Je lui lançai un regard noir et il se contenta de rire calmement.
Cela faisait quelques mois déjà que je côtoyais Cem, et jamais au grand jamais, il n'avait jamais retiré sa capuche devant moi Il devait sûrement l'enlever en classe, mais sachant que nous n'étions pas ensemble, je ne pouvais pas voir ce spectacle.
— Bon ok, t'as gagné.
Intriguée, je tournai immédiatement la tête vers lui, juste à temps pour le voir attraper le bord de sa capuche et la faire glisser en arrière. Ses cheveux blonds se dévoilèrent sous la lumière du soleil couchant, révélant des reflets dorés que je n'avais pas remarqués auparavant. Je souris, satisfaite, avec une petite pointe de fierté.
— Enfin ! m'exclamai-je en croquant dans ma part de pizza.
Je me laissai retomber dans l'herbe, savourant la chaleur du sol sous mon dos. Le ciel, teinté de nuances orangées et rosées, donnait à ce moment une atmosphère irréelle. Je pris une nouvelle bouchée, bien décidée à profiter de cet instant de victoire.

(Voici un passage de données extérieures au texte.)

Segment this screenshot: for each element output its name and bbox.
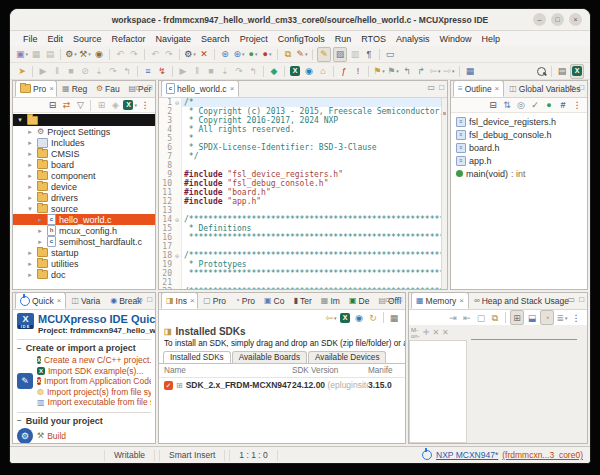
layout-button[interactable]: ≣▾	[556, 311, 568, 324]
link-import-from-application-code-h[interactable]: XImport from Application Code Hub	[37, 376, 151, 387]
view-menu-button[interactable]: ⋮	[571, 99, 583, 112]
minimize-view-icon[interactable]: ▭	[386, 296, 394, 304]
code-line[interactable]: 7 */	[159, 152, 441, 161]
sdk-subtab-available-devices[interactable]: Available Devices	[308, 351, 386, 363]
new-mcux-project-button[interactable]: X	[339, 311, 351, 324]
toggle-split-button[interactable]: ⊞	[510, 310, 524, 325]
refresh-button[interactable]: ↻	[367, 311, 379, 324]
title-bar[interactable]: workspace - frdmmcxn947_hello_world_cm33…	[10, 9, 590, 31]
expander-icon[interactable]: ▸	[36, 238, 44, 246]
editor-tab-hello_world.c[interactable]: chello_world.c×	[161, 80, 239, 97]
code-line[interactable]: 20 *************************************…	[159, 269, 441, 278]
code-line[interactable]: 14⊖/************************************…	[159, 215, 441, 224]
collapse-all-button[interactable]: ⊟	[487, 99, 499, 112]
tree-item-device[interactable]: ▸device	[13, 181, 155, 192]
maximize-view-icon[interactable]: □	[579, 84, 584, 92]
sdk-checkbox[interactable]: ✓	[164, 381, 173, 390]
tree-item-includes[interactable]: ▸Includes	[13, 137, 155, 148]
profile-energy-button[interactable]: !	[352, 65, 364, 78]
expander-icon[interactable]: ▸	[26, 271, 34, 279]
custom-filters-button[interactable]: ◎	[515, 99, 527, 112]
last-edit-location-button[interactable]: ↰	[401, 65, 413, 78]
code-line[interactable]: 10#include "fsl_debug_console.h"	[159, 179, 441, 188]
hide-fields-button[interactable]: ●	[543, 99, 555, 112]
sdk-table-row[interactable]: ✓⊞SDK_2.x_FRDM-MCXN94724.12.00 (eplugins…	[159, 378, 405, 392]
sdk-subtab-installed-sdks[interactable]: Installed SDKs	[163, 351, 231, 363]
tree-item-drivers[interactable]: ▸drivers	[13, 192, 155, 203]
pin-view-button[interactable]: ⚑▾	[387, 65, 399, 78]
search-button[interactable]	[535, 65, 547, 78]
maximize-view-icon[interactable]: □	[147, 84, 152, 92]
remove-monitor-button[interactable]: ✕	[432, 328, 439, 337]
menu-refactor[interactable]: Refactor	[107, 33, 151, 45]
add-monitor-button[interactable]: ✛	[423, 328, 430, 337]
expander-icon[interactable]: ▸	[26, 150, 34, 158]
explorer-tab-pro[interactable]: Pro×	[15, 80, 57, 97]
debug-config-button[interactable]: ⚙▾	[184, 48, 196, 61]
terminate-launch-button[interactable]: ✕	[198, 48, 210, 61]
maximize-view-icon[interactable]: □	[439, 84, 444, 92]
minimize-view-icon[interactable]: ▭	[568, 296, 576, 304]
link-build[interactable]: ⚒Build	[37, 430, 151, 441]
console-area-tab-de[interactable]: ▣De	[344, 292, 373, 309]
new-wizard-button[interactable]: ▣▾	[16, 48, 28, 61]
code-editor[interactable]: 1⊖/*2 * Copyright (c) 2013 - 2015, Frees…	[159, 98, 447, 289]
close-icon[interactable]: ×	[190, 296, 195, 305]
code-line[interactable]: 1⊖/*	[159, 98, 441, 107]
tree-item-semihost-hardfault-c[interactable]: ▸csemihost_hardfault.c	[13, 236, 155, 247]
sdk-web-button[interactable]: ◉	[353, 311, 365, 324]
code-line[interactable]: 3 * Copyright 2016-2017, 2024 NXP	[159, 116, 441, 125]
code-line[interactable]: 15 * Definitions	[159, 224, 441, 233]
menu-window[interactable]: Window	[434, 33, 476, 45]
monitors-list[interactable]	[409, 340, 467, 443]
code-line[interactable]: 9#include "fsl_device_registers.h"	[159, 170, 441, 179]
back-button[interactable]: ⇦▾	[325, 311, 337, 324]
column-header-manife[interactable]: Manife	[368, 366, 400, 375]
close-icon[interactable]: ×	[459, 296, 464, 305]
link-create-a-new-c-c-project-[interactable]: XCreate a new C/C++ project...	[37, 355, 151, 366]
expander-icon[interactable]: ▸	[36, 227, 44, 235]
memory-area-tab-heap-and-stack-usage[interactable]: ∞Heap and Stack Usage	[469, 292, 574, 309]
menu-navigate[interactable]: Navigate	[151, 33, 197, 45]
tree-item-startup[interactable]: ▸startup	[13, 247, 155, 258]
expander-icon[interactable]: ▸	[26, 128, 34, 136]
open-web-button[interactable]: ◉	[303, 65, 315, 78]
run-button[interactable]: ●▾	[261, 48, 273, 61]
close-icon[interactable]: ×	[230, 84, 235, 93]
memory-area-tab-memory[interactable]: ▦Memory×	[411, 292, 469, 309]
expander-icon[interactable]: ▸	[26, 249, 34, 257]
expander-icon[interactable]: ▸	[26, 161, 34, 169]
build-config-button[interactable]: ◉	[93, 48, 105, 61]
filter-button[interactable]: ▽	[74, 99, 86, 112]
console-area-tab-pro[interactable]: ▢Pro	[198, 292, 230, 309]
pointer-mode-button[interactable]: ➤	[16, 65, 28, 78]
maximize-button[interactable]: □	[551, 13, 564, 26]
menu-analysis[interactable]: Analysis	[391, 33, 435, 45]
sdk-subtab-available-boards[interactable]: Available Boards	[232, 351, 307, 363]
expander-icon[interactable]: ▸	[26, 139, 34, 147]
expander-icon[interactable]: ▸	[26, 194, 34, 202]
debug-button[interactable]: ●▾	[247, 48, 259, 61]
build-target-button[interactable]: ◆	[268, 65, 280, 78]
expander-icon[interactable]: ▸	[26, 172, 34, 180]
menu-edit[interactable]: Edit	[43, 33, 69, 45]
outline-item-fsl-device-registers-h[interactable]: ≡fsl_device_registers.h	[451, 115, 587, 128]
import-button[interactable]: ⧉	[489, 311, 501, 324]
explorer-tab-fau[interactable]: ⚙Fau	[91, 80, 124, 97]
overview-ruler[interactable]	[441, 98, 447, 289]
profile-trace-button[interactable]: ƒ	[338, 65, 350, 78]
open-new-window-button[interactable]: ▦	[464, 65, 476, 78]
console-area-tab-pro[interactable]: ◔Pro	[230, 292, 259, 309]
next-edit-location-button[interactable]: ↱	[415, 65, 427, 78]
export-button[interactable]: ⬓	[526, 311, 538, 324]
mcuxpresso-perspective-button[interactable]: X	[570, 64, 584, 79]
tree-item-hello-world-c[interactable]: ▸chello_world.c	[13, 214, 155, 225]
tree-item-board[interactable]: ▸board	[13, 159, 155, 170]
menu-project[interactable]: Project	[235, 33, 273, 45]
remove-all-monitors-button[interactable]: ✕	[442, 328, 449, 337]
fold-marker-icon[interactable]: ⊖	[173, 98, 182, 107]
new-rendering-button[interactable]: ⇥	[447, 311, 459, 324]
code-line[interactable]: 12#include "app.h"	[159, 197, 441, 206]
quickstart-tab-varia[interactable]: ◫Varia	[66, 292, 105, 309]
show-annotations-button[interactable]: ▨	[333, 47, 347, 62]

Mais à peine avais-je avalé que je sentis un morceau passer de travers. Je me redressai brusquement, toussant violemment, la main sur la gorge.
— Lys ? Ça va ?
Sa voix, inquiète, fendit l'air tandis que je continuais de tousser, secouée par une quinte incontrôlable. Après quelques secondes laborieuses, je parvins enfin à retrouver mon souffle.
— Je me suis étouffée ! réussis-je à dire, encore essoufflée.
Il leva les yeux au ciel dans un sourire. Cet idiot avait raison.